Copy out all lines of the records in which the word "BULAN" appears.

══ Provided records

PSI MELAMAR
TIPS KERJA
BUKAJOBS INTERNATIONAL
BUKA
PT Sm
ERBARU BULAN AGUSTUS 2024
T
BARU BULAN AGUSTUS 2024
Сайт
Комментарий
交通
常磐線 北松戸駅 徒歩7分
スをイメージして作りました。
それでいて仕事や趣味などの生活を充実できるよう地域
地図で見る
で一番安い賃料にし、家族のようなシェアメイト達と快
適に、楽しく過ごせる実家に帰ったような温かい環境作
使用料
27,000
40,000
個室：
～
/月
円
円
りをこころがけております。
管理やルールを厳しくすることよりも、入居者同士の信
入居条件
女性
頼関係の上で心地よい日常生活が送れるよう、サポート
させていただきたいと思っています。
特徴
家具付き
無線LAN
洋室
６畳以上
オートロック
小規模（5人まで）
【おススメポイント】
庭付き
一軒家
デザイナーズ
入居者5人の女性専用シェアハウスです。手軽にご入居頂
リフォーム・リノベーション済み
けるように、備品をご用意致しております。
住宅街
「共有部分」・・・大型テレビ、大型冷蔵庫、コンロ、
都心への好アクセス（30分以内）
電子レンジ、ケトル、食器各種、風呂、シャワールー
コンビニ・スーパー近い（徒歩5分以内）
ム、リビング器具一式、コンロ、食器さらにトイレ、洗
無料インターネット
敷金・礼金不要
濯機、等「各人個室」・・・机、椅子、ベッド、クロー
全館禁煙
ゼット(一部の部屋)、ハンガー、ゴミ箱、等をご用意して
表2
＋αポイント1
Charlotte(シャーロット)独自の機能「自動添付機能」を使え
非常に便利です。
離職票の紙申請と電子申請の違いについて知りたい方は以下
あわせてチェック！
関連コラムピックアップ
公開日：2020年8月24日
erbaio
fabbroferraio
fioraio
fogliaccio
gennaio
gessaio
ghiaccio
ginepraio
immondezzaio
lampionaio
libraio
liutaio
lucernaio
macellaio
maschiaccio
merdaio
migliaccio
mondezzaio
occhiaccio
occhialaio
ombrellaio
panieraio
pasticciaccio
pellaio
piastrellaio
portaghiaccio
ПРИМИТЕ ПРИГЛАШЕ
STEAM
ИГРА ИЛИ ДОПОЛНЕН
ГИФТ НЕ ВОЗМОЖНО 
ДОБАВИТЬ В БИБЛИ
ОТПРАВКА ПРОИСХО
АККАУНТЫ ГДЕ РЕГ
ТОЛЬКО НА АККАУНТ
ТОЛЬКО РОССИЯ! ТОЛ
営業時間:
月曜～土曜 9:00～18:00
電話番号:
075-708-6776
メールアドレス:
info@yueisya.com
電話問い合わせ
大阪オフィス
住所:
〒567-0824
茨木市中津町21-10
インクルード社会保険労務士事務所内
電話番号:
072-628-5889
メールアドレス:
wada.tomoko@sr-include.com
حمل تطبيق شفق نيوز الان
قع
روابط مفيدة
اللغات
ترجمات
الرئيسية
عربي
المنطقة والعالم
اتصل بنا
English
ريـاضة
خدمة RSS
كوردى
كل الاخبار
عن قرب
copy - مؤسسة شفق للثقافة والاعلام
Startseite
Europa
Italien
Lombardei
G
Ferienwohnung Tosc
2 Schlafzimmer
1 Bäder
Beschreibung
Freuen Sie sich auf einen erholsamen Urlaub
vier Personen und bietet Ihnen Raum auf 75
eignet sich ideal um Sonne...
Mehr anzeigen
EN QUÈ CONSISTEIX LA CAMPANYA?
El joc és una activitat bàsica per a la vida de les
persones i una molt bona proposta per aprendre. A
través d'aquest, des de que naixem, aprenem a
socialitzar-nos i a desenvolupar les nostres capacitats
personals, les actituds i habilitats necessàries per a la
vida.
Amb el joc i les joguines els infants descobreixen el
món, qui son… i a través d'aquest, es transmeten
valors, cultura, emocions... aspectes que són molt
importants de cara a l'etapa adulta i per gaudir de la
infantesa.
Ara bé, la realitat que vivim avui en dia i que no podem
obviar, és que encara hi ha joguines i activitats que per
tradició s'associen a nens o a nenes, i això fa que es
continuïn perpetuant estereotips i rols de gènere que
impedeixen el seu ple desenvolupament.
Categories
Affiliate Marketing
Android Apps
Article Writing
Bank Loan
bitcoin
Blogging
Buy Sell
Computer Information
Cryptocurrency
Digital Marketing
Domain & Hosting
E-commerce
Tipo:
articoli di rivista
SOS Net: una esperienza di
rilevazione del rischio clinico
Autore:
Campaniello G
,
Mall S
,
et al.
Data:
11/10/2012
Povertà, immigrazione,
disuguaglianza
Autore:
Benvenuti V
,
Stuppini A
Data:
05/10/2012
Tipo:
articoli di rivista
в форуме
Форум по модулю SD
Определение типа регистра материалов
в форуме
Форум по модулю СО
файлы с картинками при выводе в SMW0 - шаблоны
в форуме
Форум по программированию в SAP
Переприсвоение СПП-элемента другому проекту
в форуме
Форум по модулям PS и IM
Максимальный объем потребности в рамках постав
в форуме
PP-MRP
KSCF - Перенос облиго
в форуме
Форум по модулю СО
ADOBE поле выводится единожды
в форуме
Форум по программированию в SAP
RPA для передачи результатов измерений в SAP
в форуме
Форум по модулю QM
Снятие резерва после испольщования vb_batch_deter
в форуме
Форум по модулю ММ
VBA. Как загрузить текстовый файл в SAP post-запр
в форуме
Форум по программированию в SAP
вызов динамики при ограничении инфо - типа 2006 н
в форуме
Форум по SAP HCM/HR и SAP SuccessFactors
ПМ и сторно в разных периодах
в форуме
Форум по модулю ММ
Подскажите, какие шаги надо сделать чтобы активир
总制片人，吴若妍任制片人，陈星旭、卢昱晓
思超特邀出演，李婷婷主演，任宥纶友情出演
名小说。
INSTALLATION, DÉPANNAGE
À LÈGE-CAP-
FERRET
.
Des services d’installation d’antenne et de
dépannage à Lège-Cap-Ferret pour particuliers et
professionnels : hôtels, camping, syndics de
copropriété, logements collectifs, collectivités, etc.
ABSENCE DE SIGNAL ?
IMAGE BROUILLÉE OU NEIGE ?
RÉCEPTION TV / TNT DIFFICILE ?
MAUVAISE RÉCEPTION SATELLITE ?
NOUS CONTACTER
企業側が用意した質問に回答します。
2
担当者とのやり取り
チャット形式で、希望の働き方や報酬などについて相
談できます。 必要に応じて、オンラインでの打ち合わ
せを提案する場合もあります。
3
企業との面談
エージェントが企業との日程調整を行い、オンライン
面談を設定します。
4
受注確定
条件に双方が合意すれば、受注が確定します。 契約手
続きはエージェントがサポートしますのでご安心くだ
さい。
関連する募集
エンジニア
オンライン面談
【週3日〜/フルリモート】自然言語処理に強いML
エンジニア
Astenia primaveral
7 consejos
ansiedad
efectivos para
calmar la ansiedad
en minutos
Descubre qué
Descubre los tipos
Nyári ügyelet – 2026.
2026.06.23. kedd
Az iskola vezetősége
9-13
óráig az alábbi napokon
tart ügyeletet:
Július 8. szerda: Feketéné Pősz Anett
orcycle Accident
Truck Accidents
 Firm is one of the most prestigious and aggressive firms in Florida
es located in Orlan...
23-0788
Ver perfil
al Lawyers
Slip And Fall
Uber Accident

════

* **Task result**:
ERBARU BULAN AGUSTUS 2024
BARU BULAN AGUSTUS 2024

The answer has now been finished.